Barrett is clear about what drives the project. “Jesus loves a primadonna is all about love,” she says. “It’s beauty and demise. The villain origin story of every woman who has loved until she cannot love anymore.” That framing holds across all eight tracks, from the Western-tinged opener “West Coast Prayer” through the grunge-y surge of lead single “High On Heaven” to the heavy, bruised closer “Stay With Me.”

“Buffalo 66,” named after the 1998 cult film, sits at the project’s emotional core.

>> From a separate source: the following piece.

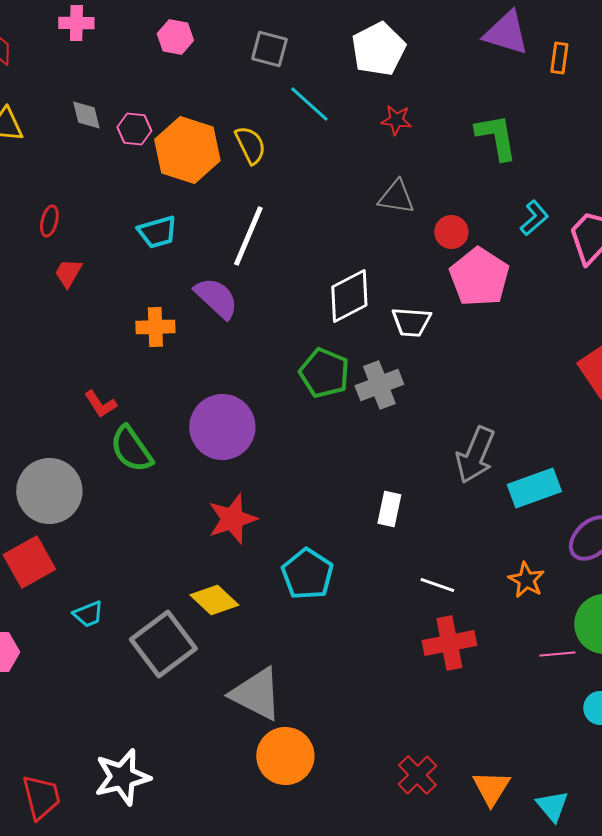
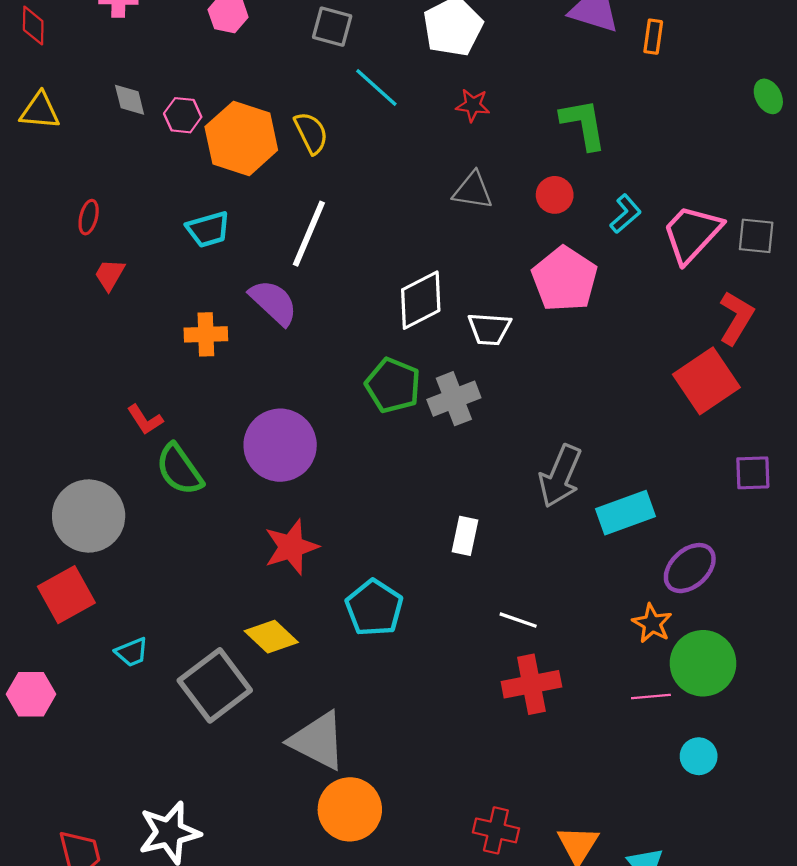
red circle: (451, 232) -> (555, 195), moved
orange star: (526, 580) -> (652, 623), moved
red cross: (417, 775) -> (496, 830), turned -33

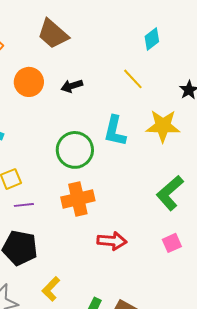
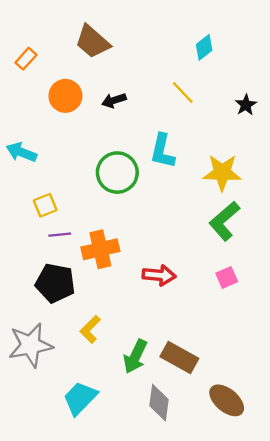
yellow star: (163, 126) -> (222, 173), moved
orange cross: (78, 199) -> (100, 249), moved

Barrett wrote it after connecting with the film’s themes of Stockholm syndrome and toxic attachment. Over swooning guitars and searing strings, she captures the pull of a romance she knows she should leave. It is one of the EP’s most arresting moments, and there are several.

The EP was produced and co-written with Barrett’s go-to collaborators CJ Baran and Arthur Besna, the same team behind her celebrated second album ‘AFTERCARE’, which launched a 50-city world tour. Barrett has nearly 3 billion global streams to her name and over 27 million followers across social platforms. ‘Jesus Loves a Primadonna’ is the next chapter from one of music’s most fascinating emerging voices.

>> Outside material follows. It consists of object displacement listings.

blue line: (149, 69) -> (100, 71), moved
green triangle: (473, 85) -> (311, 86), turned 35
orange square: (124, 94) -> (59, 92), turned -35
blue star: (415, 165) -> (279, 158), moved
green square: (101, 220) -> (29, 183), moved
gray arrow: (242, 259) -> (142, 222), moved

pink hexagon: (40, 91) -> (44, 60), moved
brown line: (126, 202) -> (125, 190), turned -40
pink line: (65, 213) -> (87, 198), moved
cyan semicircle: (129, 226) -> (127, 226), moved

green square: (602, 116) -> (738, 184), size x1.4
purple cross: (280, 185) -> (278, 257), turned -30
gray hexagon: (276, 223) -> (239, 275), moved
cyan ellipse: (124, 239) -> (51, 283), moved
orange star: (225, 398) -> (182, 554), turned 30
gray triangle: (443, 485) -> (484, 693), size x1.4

To celebrate the release, Barrett is playing a series of intimate shows in Los Angeles, Chicago, Brooklyn, and Toronto. The Los Angeles and Brooklyn dates are already sold out. Tickets for Chicago and Toronto are available now.

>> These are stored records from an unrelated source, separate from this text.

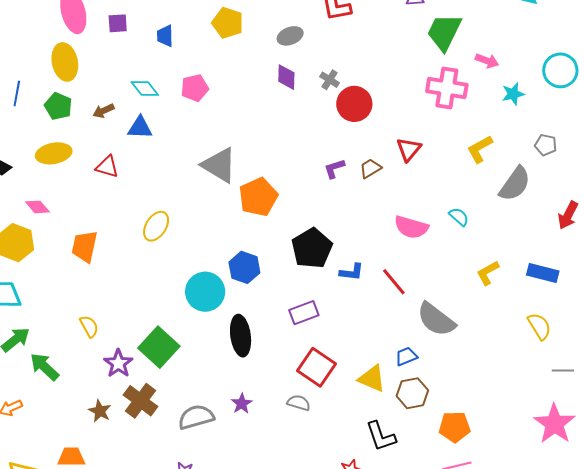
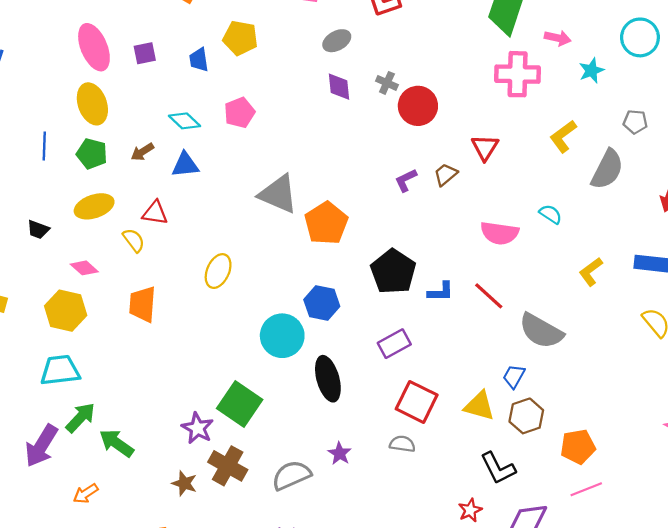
yellow pentagon: (228, 23) -> (240, 38), moved
yellow semicircle: (89, 326) -> (134, 240), moved
blue trapezoid: (406, 356) -> (514, 376), turned -30

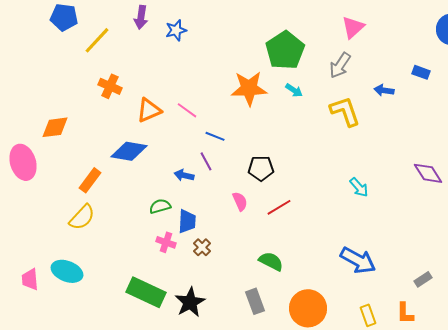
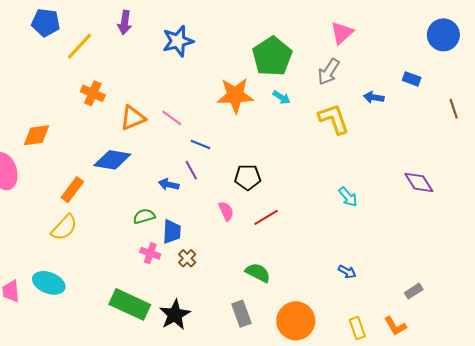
blue star: (176, 30) -> (178, 41), moved, size x1.4
blue arrow: (358, 260) -> (347, 272), size x0.5
orange L-shape: (405, 313) -> (395, 326), turned -30

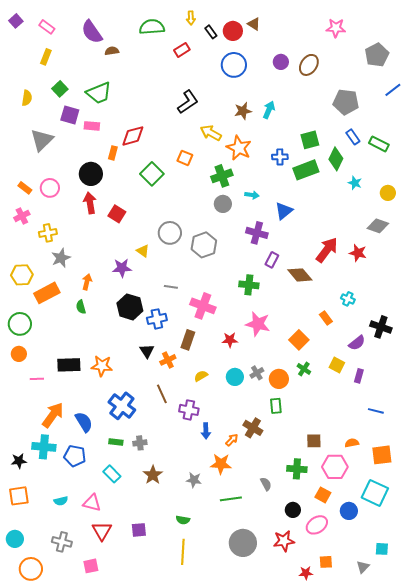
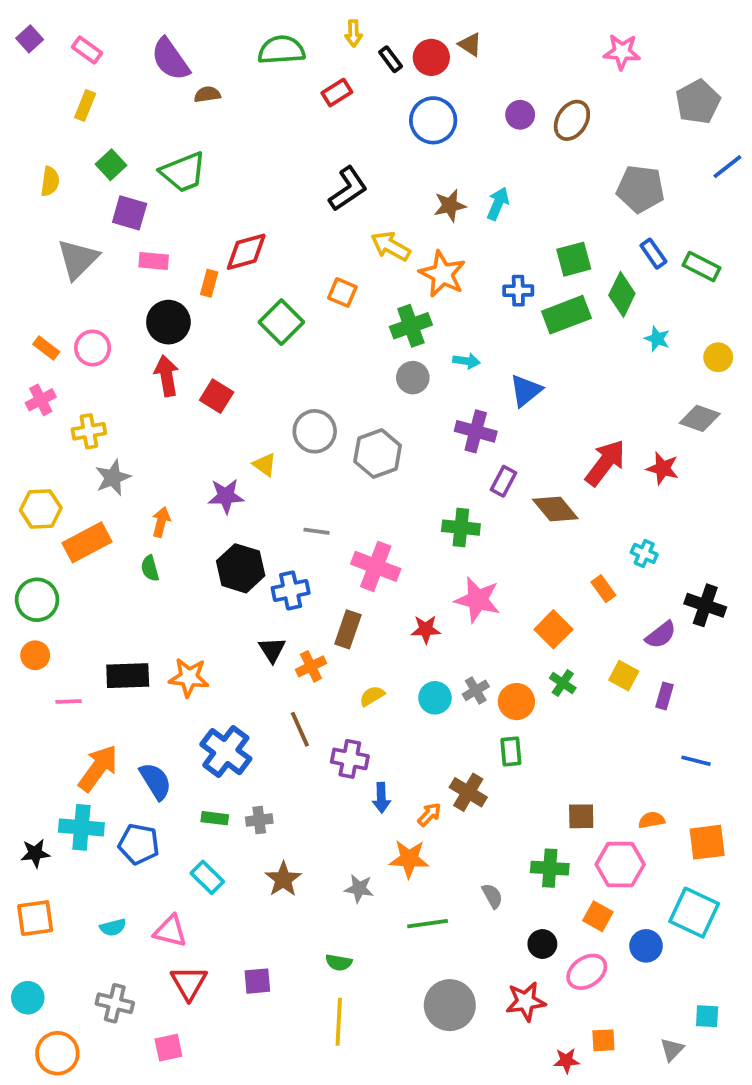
pink rectangle: (92, 126) -> (154, 261), moved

Jesus Loves a Primadonna Tracklist:

  1. “West Coast Prayer”
  2. “Moulin Rouge”
  3. “Black Haired Madonna”
  4. “Venom”
  5. “Buffalo 66”
  6. “High On Heaven”
  7. “Special To You”
  8. “Stay With Me”

Live Dates:

Apr. 03 – Los Angeles, CA – Hollywood Forever Cemetery Masonic Lodge [SOLD OUT]

Apr. 04 – Los Angeles, CA – Hollywood Forever Cemetery Masonic Lodge [SOLD OUT]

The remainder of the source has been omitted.